What you should do —
Leaving out all pictures, return the records word for word.

Stored records —
──────────
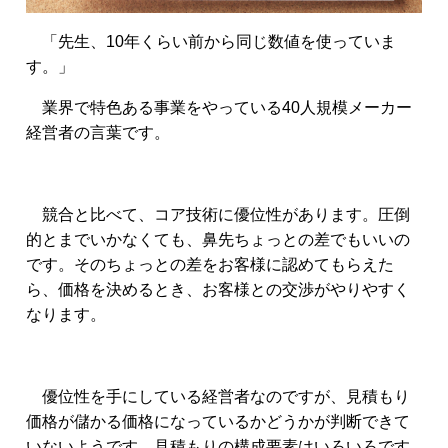
「先生、10年くらい前から同じ数値を使っていま
す。」
業界で特色ある事業をやっている40人規模メーカー
経営者の言葉です。
競合と比べて、コア技術に優位性があります。圧倒
的とまでいかなくても、鼻先ちょっとの差でもいいの
です。そのちょっとの差をお客様に認めてもらえた
ら、価格を決めるとき、お客様との交渉がやりやすく
なります。
優位性を手にしている経営者なのですが、見積もり
価格が儲かる価格になっているかどうかが判断できて
いないようです。見積もりの構成要素はいろいろです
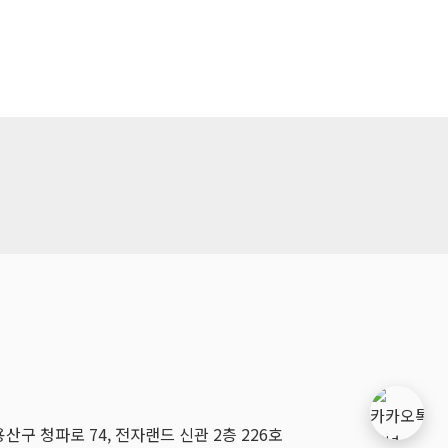
용산구 청파로 74, 전자랜드 신관 2층 226호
──────────
Answer for this exercise —
「先生、10年くらい前から同じ数値を使っていま
す。」
業界で特色ある事業をやっている40人規模メーカー
経営者の言葉です。
競合と比べて、コア技術に優位性があります。圧倒
的とまでいかなくても、鼻先ちょっとの差でもいいの
です。そのちょっとの差をお客様に認めてもらえた
ら、価格を決めるとき、お客様との交渉がやりやすく
なります。
優位性を手にしている経営者なのですが、見積もり
価格が儲かる価格になっているかどうかが判断できて
いないようです。見積もりの構成要素はいろいろです
용산구 청파로 74, 전자랜드 신관 2층 226호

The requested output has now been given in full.